Action item: Repeat exactly the lines of the listing below, please, starting with the first and ending with the line containing "Seat Covers, Airbag Compatible, Car Seat"; leave out the rest.
*** Dataset content Section Begins ***
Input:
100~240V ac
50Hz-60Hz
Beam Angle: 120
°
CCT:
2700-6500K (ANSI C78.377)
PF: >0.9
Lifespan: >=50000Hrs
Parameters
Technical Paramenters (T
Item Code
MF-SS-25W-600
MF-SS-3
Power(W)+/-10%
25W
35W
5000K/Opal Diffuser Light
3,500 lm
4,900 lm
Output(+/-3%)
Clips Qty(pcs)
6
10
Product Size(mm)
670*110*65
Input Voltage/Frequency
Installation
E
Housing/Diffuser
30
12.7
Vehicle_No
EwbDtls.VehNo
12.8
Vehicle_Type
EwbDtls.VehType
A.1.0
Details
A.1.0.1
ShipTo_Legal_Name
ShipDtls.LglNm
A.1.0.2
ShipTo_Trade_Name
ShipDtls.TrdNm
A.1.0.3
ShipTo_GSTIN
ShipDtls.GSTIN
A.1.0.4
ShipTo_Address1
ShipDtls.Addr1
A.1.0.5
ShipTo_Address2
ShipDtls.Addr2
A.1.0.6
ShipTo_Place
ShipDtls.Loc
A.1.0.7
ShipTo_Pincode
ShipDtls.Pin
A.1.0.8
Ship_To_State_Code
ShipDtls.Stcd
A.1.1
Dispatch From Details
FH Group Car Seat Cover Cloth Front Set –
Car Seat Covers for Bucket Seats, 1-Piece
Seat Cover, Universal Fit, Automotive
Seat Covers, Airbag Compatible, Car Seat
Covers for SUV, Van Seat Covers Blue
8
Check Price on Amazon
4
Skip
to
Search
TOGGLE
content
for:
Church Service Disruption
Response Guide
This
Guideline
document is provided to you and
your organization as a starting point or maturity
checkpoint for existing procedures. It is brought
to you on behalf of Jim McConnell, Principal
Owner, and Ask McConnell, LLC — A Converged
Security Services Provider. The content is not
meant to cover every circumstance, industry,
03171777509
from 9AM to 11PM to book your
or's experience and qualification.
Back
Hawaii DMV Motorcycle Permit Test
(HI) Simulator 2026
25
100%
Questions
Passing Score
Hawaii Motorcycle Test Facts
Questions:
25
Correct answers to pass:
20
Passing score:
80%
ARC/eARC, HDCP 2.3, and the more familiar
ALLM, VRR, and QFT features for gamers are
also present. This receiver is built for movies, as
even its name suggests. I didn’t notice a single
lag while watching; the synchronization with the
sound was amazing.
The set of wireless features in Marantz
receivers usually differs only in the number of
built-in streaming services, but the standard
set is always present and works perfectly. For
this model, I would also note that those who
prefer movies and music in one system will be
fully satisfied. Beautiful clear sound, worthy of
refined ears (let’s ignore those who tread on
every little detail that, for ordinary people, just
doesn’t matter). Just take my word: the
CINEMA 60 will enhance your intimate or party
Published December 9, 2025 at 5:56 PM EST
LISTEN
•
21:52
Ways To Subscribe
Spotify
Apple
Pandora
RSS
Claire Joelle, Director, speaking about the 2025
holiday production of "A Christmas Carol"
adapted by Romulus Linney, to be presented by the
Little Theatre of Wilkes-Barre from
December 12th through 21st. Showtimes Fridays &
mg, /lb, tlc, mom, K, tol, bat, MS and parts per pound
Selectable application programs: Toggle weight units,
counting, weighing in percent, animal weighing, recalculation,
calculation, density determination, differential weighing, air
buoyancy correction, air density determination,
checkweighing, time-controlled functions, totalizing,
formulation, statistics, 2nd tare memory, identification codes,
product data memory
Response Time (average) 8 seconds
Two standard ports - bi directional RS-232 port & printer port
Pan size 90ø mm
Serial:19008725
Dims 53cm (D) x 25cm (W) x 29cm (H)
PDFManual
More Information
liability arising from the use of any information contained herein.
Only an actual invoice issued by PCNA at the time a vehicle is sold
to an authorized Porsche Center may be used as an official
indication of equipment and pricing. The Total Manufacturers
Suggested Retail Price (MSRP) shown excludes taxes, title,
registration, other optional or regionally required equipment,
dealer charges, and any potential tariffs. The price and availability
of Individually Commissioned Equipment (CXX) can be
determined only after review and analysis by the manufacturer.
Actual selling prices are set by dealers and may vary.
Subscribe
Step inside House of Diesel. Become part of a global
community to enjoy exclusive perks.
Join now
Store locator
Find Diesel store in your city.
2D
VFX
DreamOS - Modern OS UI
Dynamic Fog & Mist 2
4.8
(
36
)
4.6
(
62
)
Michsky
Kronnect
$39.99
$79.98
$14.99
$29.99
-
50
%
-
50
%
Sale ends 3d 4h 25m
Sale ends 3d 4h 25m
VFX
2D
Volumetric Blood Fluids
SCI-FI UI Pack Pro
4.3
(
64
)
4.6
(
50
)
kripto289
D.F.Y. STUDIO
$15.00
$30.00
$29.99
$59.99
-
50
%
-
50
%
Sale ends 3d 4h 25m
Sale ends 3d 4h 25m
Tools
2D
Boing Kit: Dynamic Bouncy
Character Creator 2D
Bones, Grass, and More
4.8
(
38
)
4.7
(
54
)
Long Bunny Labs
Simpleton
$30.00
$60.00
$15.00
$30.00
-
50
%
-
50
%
*** Dataset content Section Ends ***
Result:
Input:
100~240V ac
50Hz-60Hz
Beam Angle: 120
°
CCT:
2700-6500K (ANSI C78.377)
PF: >0.9
Lifespan: >=50000Hrs
Parameters
Technical Paramenters (T
Item Code
MF-SS-25W-600
MF-SS-3
Power(W)+/-10%
25W
35W
5000K/Opal Diffuser Light
3,500 lm
4,900 lm
Output(+/-3%)
Clips Qty(pcs)
6
10
Product Size(mm)
670*110*65
Input Voltage/Frequency
Installation
E
Housing/Diffuser
30
12.7
Vehicle_No
EwbDtls.VehNo
12.8
Vehicle_Type
EwbDtls.VehType
A.1.0
Details
A.1.0.1
ShipTo_Legal_Name
ShipDtls.LglNm
A.1.0.2
ShipTo_Trade_Name
ShipDtls.TrdNm
A.1.0.3
ShipTo_GSTIN
ShipDtls.GSTIN
A.1.0.4
ShipTo_Address1
ShipDtls.Addr1
A.1.0.5
ShipTo_Address2
ShipDtls.Addr2
A.1.0.6
ShipTo_Place
ShipDtls.Loc
A.1.0.7
ShipTo_Pincode
ShipDtls.Pin
A.1.0.8
Ship_To_State_Code
ShipDtls.Stcd
A.1.1
Dispatch From Details
FH Group Car Seat Cover Cloth Front Set –
Car Seat Covers for Bucket Seats, 1-Piece
Seat Cover, Universal Fit, Automotive
Seat Covers, Airbag Compatible, Car Seat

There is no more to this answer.